Two in five (38 per cent) workers say they are experiencing chronic stress every day, according to a new report by Walking on Earth (WONE).
Employees also do not have enough time to care for their mental health, with three quarters (76 per cent) saying they have less than two hours a week to dedicate to their health and wellbeing, the survey of 1,000 employees found.
Overall, the report found that three quarters (74 per cent) were looking for wellbeing solutions to help them manage stress at work.
Dannielle Haig, business psychologist and founder of DH Consulting, told People Management: “Chronic stress acts as a slow poison, seeping into various aspects of an individual’s health.
“Physically, it can lead to conditions like hypertension [high blood pressure] and weakened immunity. Psychologically, it’s a significant precursor to anxiety, depression and a state of burnout that can leave employees feeling drained and disengaged.”
Stress can also result in presenteeism, where employees are “physically present but mentally checked out”, as well as hampering productivity and causing increased absenteeism and high staff turnover, Haig explained.
Gen Z workers were less likely to say they felt their mental wellbeing was supported by their company (reported by 52 per cent of these workers), which was lower than the average of 67 per cent across all employees surveyed.

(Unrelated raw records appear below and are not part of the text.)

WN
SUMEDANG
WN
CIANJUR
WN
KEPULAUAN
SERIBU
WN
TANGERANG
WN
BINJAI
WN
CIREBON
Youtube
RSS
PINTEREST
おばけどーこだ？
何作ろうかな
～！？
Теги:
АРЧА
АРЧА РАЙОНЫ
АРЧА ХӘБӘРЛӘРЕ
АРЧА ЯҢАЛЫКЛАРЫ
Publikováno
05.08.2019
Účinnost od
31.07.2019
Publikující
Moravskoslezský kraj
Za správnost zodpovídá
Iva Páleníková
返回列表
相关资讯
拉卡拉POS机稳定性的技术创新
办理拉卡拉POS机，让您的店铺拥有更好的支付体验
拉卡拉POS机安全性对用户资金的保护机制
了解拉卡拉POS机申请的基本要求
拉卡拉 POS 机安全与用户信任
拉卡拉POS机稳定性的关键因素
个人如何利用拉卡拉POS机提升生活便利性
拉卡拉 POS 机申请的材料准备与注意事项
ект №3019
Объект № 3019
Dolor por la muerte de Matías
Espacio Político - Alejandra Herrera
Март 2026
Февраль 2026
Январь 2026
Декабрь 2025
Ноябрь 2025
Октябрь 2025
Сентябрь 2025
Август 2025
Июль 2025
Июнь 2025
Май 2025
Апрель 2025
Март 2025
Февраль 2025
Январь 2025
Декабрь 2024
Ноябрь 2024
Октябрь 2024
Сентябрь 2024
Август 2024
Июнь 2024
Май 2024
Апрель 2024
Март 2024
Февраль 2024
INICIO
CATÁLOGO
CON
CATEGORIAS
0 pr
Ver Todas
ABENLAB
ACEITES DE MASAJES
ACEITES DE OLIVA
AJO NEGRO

The report highlighted the growing influence of Gen Z in the workplace, which is set to make up 27 per cent of the workforce by 2025, according to the World Economic Forum.
“The youngest members of the workforce have experienced several generation-defining events that have shaped their view of work and the workplace,” said Gethin Nadin, chief innovation officer at Benefex.
“Their openness to discuss mental health and their unwillingness to put work before their wellbeing have also been driving significant shifts in their attitudes to what kind of stress support employers should be offering.
“Workplace stress relief isn’t just about employee wellbeing, it’s about organisational success.”
Reeva Misra, founder and CEO of WONE, agreed, telling People Management that Gen Z workers were placing a “disproportionately greater weight” on mental wellbeing over financial remunerations than other age groups, and were calling for a shift in wellbeing from just being a perk to becoming “part of the critical infrastructure of a company’s work design”.
“While older generations may have suffered in silence, younger generations will simply leave if their health is compromised, and the retention of a future workforce is a clear need that must be met,” Misra said.
Shreeta Gidwani, senior clinical psychologist at Changing Minds, and Andrew Rogers, consultant clinical psychologist, said there should be “a level of insight, understanding and acceptance by those in leadership and senior people management roles – with a commitment to getting the ‘dose’ right of challenge and support, alongside promoting positive wellbeing”.
They added that employers need to establish a robust “assessment and monitoring process” to create a considered wellbeing strategy.
Steve Herbert, wellbeing and benefits director at Partners&, told People Management that businesses should look to train mental health first aiders or within larger companies create support groups for employees struggling with similar issues.
He said: “The bottom line is that there is no silver bullet to supporting workplace mental health and it is therefore a case of building a suite of support functions to help the employee with any given stress or mental health challenge should it arise.”